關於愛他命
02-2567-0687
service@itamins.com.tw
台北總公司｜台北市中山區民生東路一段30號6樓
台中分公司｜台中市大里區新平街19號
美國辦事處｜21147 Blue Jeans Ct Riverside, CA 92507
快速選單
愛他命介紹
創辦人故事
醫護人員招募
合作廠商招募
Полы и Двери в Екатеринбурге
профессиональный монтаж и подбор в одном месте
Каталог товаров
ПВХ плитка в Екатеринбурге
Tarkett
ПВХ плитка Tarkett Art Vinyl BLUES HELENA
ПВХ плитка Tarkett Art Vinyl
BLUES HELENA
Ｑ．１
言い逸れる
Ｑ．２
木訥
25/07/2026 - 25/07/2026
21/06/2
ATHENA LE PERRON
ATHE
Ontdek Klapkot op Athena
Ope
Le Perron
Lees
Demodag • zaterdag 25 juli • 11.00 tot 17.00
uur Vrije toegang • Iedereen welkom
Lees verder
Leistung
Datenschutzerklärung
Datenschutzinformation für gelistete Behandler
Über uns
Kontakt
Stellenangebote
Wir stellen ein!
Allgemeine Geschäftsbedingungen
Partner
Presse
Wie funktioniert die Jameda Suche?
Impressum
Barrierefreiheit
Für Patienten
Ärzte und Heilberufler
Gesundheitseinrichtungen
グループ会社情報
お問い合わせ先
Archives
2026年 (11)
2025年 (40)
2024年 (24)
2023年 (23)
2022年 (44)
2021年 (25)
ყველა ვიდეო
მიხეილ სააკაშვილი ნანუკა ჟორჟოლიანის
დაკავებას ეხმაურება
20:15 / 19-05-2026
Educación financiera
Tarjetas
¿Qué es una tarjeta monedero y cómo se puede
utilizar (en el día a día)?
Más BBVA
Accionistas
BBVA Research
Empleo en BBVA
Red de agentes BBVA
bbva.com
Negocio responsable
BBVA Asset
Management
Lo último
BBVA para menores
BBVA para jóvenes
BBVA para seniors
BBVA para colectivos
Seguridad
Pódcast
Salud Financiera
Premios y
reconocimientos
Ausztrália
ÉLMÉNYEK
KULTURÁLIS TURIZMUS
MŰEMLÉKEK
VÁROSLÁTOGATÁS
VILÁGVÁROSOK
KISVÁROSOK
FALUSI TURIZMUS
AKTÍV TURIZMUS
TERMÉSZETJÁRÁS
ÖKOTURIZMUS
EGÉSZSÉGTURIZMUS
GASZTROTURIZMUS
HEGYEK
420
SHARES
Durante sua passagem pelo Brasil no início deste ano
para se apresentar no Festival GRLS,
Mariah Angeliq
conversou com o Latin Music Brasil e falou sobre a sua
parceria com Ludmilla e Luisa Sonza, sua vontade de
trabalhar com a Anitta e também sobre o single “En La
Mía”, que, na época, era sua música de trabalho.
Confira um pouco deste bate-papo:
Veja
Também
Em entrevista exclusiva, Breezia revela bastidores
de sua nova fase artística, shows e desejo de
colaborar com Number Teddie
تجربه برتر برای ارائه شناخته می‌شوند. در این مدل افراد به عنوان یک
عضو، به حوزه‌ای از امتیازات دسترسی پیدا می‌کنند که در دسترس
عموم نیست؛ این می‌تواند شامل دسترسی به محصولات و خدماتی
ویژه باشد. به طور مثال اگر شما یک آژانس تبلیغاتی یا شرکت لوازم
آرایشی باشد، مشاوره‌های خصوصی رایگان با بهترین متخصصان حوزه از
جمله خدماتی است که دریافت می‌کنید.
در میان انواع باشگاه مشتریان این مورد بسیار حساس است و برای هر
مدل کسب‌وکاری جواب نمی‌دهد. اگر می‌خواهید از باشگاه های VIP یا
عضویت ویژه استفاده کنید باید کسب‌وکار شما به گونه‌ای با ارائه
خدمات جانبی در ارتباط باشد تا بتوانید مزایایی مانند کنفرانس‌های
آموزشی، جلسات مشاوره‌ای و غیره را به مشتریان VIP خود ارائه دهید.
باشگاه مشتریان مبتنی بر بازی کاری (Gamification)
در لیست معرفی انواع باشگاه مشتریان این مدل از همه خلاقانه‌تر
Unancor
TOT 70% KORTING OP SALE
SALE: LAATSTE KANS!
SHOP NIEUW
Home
━━━━━━━━━━
Assignment:
Repeat the entries exactly, all of them.

Exercise result:
關於愛他命
02-2567-0687
service@itamins.com.tw
台北總公司｜台北市中山區民生東路一段30號6樓
台中分公司｜台中市大里區新平街19號
美國辦事處｜21147 Blue Jeans Ct Riverside, CA 92507
快速選單
愛他命介紹
創辦人故事
醫護人員招募
合作廠商招募
Полы и Двери в Екатеринбурге
профессиональный монтаж и подбор в одном месте
Каталог товаров
ПВХ плитка в Екатеринбурге
Tarkett
ПВХ плитка Tarkett Art Vinyl BLUES HELENA
ПВХ плитка Tarkett Art Vinyl
BLUES HELENA
Ｑ．１
言い逸れる
Ｑ．２
木訥
25/07/2026 - 25/07/2026
21/06/2
ATHENA LE PERRON
ATHE
Ontdek Klapkot op Athena
Ope
Le Perron
Lees
Demodag • zaterdag 25 juli • 11.00 tot 17.00
uur Vrije toegang • Iedereen welkom
Lees verder
Leistung
Datenschutzerklärung
Datenschutzinformation für gelistete Behandler
Über uns
Kontakt
Stellenangebote
Wir stellen ein!
Allgemeine Geschäftsbedingungen
Partner
Presse
Wie funktioniert die Jameda Suche?
Impressum
Barrierefreiheit
Für Patienten
Ärzte und Heilberufler
Gesundheitseinrichtungen
グループ会社情報
お問い合わせ先
Archives
2026年 (11)
2025年 (40)
2024年 (24)
2023年 (23)
2022年 (44)
2021年 (25)
ყველა ვიდეო
მიხეილ სააკაშვილი ნანუკა ჟორჟოლიანის
დაკავებას ეხმაურება
20:15 / 19-05-2026
Educación financiera
Tarjetas
¿Qué es una tarjeta monedero y cómo se puede
utilizar (en el día a día)?
Más BBVA
Accionistas
BBVA Research
Empleo en BBVA
Red de agentes BBVA
bbva.com
Negocio responsable
BBVA Asset
Management
Lo último
BBVA para menores
BBVA para jóvenes
BBVA para seniors
BBVA para colectivos
Seguridad
Pódcast
Salud Financiera
Premios y
reconocimientos
Ausztrália
ÉLMÉNYEK
KULTURÁLIS TURIZMUS
MŰEMLÉKEK
VÁROSLÁTOGATÁS
VILÁGVÁROSOK
KISVÁROSOK
FALUSI TURIZMUS
AKTÍV TURIZMUS
TERMÉSZETJÁRÁS
ÖKOTURIZMUS
EGÉSZSÉGTURIZMUS
GASZTROTURIZMUS
HEGYEK
420
SHARES
Durante sua passagem pelo Brasil no início deste ano
para se apresentar no Festival GRLS,
Mariah Angeliq
conversou com o Latin Music Brasil e falou sobre a sua
parceria com Ludmilla e Luisa Sonza, sua vontade de
trabalhar com a Anitta e também sobre o single “En La
Mía”, que, na época, era sua música de trabalho.
Confira um pouco deste bate-papo:
Veja
Também
Em entrevista exclusiva, Breezia revela bastidores
de sua nova fase artística, shows e desejo de
colaborar com Number Teddie
تجربه برتر برای ارائه شناخته می‌شوند. در این مدل افراد به عنوان یک
عضو، به حوزه‌ای از امتیازات دسترسی پیدا می‌کنند که در دسترس
عموم نیست؛ این می‌تواند شامل دسترسی به محصولات و خدماتی
ویژه باشد. به طور مثال اگر شما یک آژانس تبلیغاتی یا شرکت لوازم
آرایشی باشد، مشاوره‌های خصوصی رایگان با بهترین متخصصان حوزه از
جمله خدماتی است که دریافت می‌کنید.
در میان انواع باشگاه مشتریان این مورد بسیار حساس است و برای هر
مدل کسب‌وکاری جواب نمی‌دهد. اگر می‌خواهید از باشگاه های VIP یا
عضویت ویژه استفاده کنید باید کسب‌وکار شما به گونه‌ای با ارائه
خدمات جانبی در ارتباط باشد تا بتوانید مزایایی مانند کنفرانس‌های
آموزشی، جلسات مشاوره‌ای و غیره را به مشتریان VIP خود ارائه دهید.
باشگاه مشتریان مبتنی بر بازی کاری (Gamification)
در لیست معرفی انواع باشگاه مشتریان این مدل از همه خلاقانه‌تر
Unancor
TOT 70% KORTING OP SALE
SALE: LAATSTE KANS!
SHOP NIEUW
Home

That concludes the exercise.